*Task statement*: In the material below, find every line containing "Sulawesi" and copy that line.

*Information*:

%%

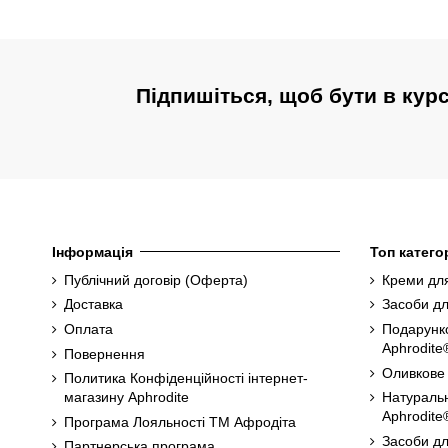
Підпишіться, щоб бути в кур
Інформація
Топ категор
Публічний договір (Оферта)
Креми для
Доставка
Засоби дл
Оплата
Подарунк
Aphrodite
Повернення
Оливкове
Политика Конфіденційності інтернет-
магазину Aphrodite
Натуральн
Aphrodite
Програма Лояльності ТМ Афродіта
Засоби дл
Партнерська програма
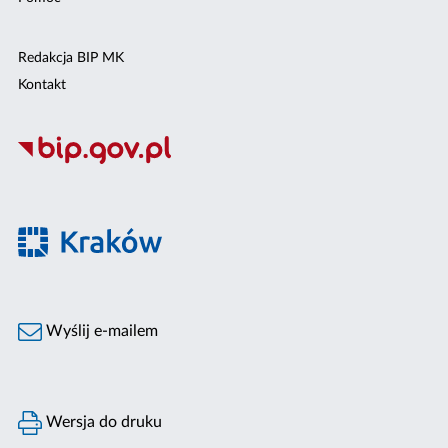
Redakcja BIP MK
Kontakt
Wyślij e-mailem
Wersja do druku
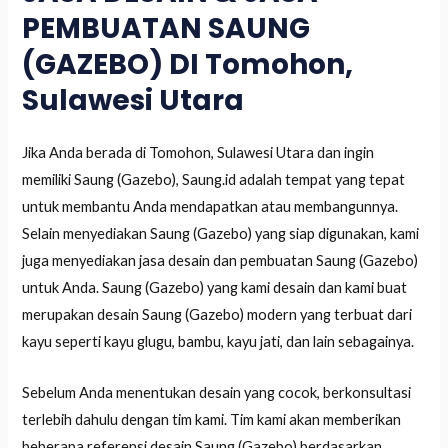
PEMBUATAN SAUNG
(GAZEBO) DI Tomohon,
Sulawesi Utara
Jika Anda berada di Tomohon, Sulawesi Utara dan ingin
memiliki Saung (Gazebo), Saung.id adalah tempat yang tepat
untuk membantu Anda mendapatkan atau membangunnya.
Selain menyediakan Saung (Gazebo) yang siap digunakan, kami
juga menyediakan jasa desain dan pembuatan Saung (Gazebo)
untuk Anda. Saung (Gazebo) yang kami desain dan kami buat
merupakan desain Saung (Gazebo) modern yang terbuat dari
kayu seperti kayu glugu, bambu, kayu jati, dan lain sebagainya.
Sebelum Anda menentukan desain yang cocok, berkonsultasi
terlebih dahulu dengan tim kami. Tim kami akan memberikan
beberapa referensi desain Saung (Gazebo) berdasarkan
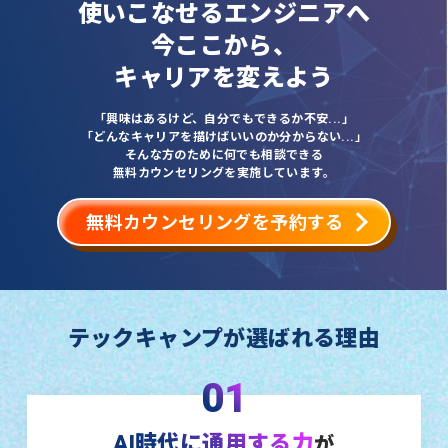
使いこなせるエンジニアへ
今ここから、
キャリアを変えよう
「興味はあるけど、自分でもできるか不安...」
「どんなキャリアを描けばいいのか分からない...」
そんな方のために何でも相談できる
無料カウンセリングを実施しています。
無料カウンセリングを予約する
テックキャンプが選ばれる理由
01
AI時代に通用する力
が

%%

*Task answer*:
Sulawesi Utara
Jika Anda berada di Tomohon, Sulawesi Utara dan ingin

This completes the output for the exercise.